Learning strategies also incorporate formative and summative assessments of the learners, and continual evaluation of the units, rotations, phases and overall curriculum for continuous improvement and dynamic evolution of the program.

The UIWSOM curriculum is divided into four phases. Phases I and II consist of three curricular components:

  • Applied Biomedical Sciences integrates the mechanisms of health, disease and intervention by including normal and abnormal molecular, cellular, and organ physiology; pharmacology and therapeutics; normal and abnormal anatomy, histology, embryology, pathology, and imaging;
  • Osteopathic Clinical Applications includes Developing Osteopathic Clinical Skills (DOCS) which contains OPP, OMT, and clinical skills; early clinical and interprofessional education experiences; medical humanities; health delivery science; patient safety and quality improvement; opportunities to learn basic medical Spanish; and clinical applications of technology
  • Professional Identity Formation includes opportunities for reflection; longitudinal mentoring, coaching and advising; collaborative learning environments; and formal ethics instruction.

The six threads weaving throughout the curriculum are as follows:

  • Mental Health and Wellness
  • Spirituality
  • Social Accountability, Service and Scholarship
  • Student Success, Mentoring and Advising
  • Board Preparation
  • Evidence-based Medicine

Phase I begins with 9 weeks of Foundations of Applied Biomedical Sciences/EMT/Crisis Intervention Training (CIT), and continues with the following units organized by systems:

  1. Skin, Muscle, Bone and Joint
  2. Molecules, Cells, Cancer and Genetics
  3. Host and Defense
  4. Gastroenterology, Endocrinology and Nutrition

Phase II consists of Units 5 through 7. Unit 8 is a capstone, which is followed by a continuation of board preparation which, as noted previously, is a thread throughout Phases I through IV.

  1. Cardiovascular, Respiratory and Renal Systems
  2. Metabolism and Reproduction
  3. Brain and Behavior
  4. Capstone (Spirituality, Mental Health and Wellness)
  5. COMLEX Level 1 Preparation/Examination

In Phases I and II, each week is defined by a specific theme and anchored by case-based learning. The curriculum will be delivered in small group, medium group, and large group interactive settings, an applied biomedical science laboratory, online modules, self- and faculty directed learning activities, osteopathic clinical skills lab, simulation lab, and in community health care, service-related and scholarly activities.

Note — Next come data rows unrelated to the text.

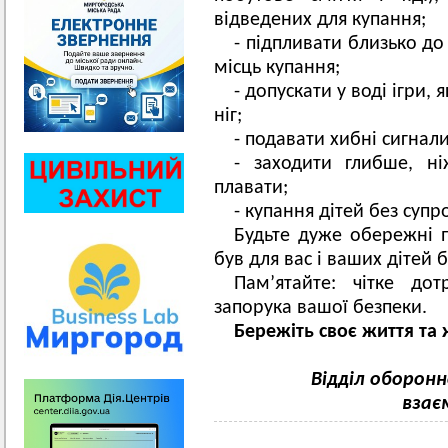
відведених для купання;
- підпливати близько до 
місць купання;
- допускати у воді ігри, 
ніг;
- подавати хибні сигнал
- заходити глибше, н
плавати;
- купання дітей без суп
Будьте дуже обережні п
був для вас і ваших дітей 
Пам’ятайте: чітке до
запорука вашої безпеки.
Бережіть своє життя та 
Відділ оборон
взає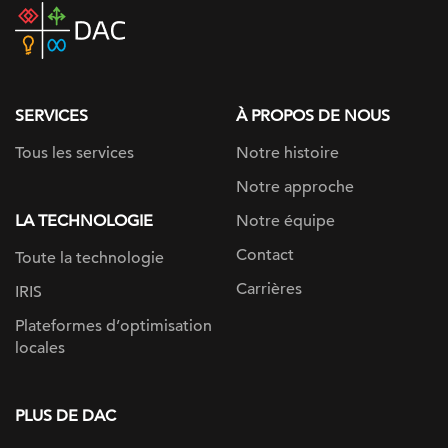
DAC
home
page
SERVICES
À PROPOS DE NOUS
Tous les services
Notre histoire
Notre approche
LA TECHNOLOGIE
Notre équipe
Contact
Toute la technologie
Carrières
IRIS
Plateformes d’optimisation
locales
PLUS DE DAC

Between Foundations/EMT/CIT and each following unit through Brain and Behavior, a Reflection, Integration and Assessment week is scheduled which will include individual and group examinations, laboratory practical examinations, OSCEs, osteopathic clinical skills evaluations, simulation assessments, completion of specified numbers of board questions, and essays.

Phase III consists entirely of required core rotations. Each Phase III core rotation is 6 weeks in length. A Reflection, Integration and Assessment week is scheduled every 12 weeks in between every two rotations. The following core rotations are required:

  • Family Medicine
  • Internal Medicine
  • General Surgery
  • Pediatrics
  • Hospital Medicine
  • Psychiatry
  • Women’s Health
  • Medically Underserved (rural or urban)

In addition, Phase III and the 4-week core Emergency Medicine rotations contain an integrated OPP/OMM longitudinal integrated clerkship (LIC) component. Throughout Phase III and the EM rotation, direct observation and evaluation by OPP/OMM faculty will be required.

Phase IV consists of a required 4-week Emergency Medicine core rotation, 3 selective, and 5 elective rotations, COMLEX Level 2-CE and PE preparation and examination, and a three week Ready for Residency unit, during which students will be assessed for the entry-level ACGME PGY1 Entrustable Professional Activities (EPAs).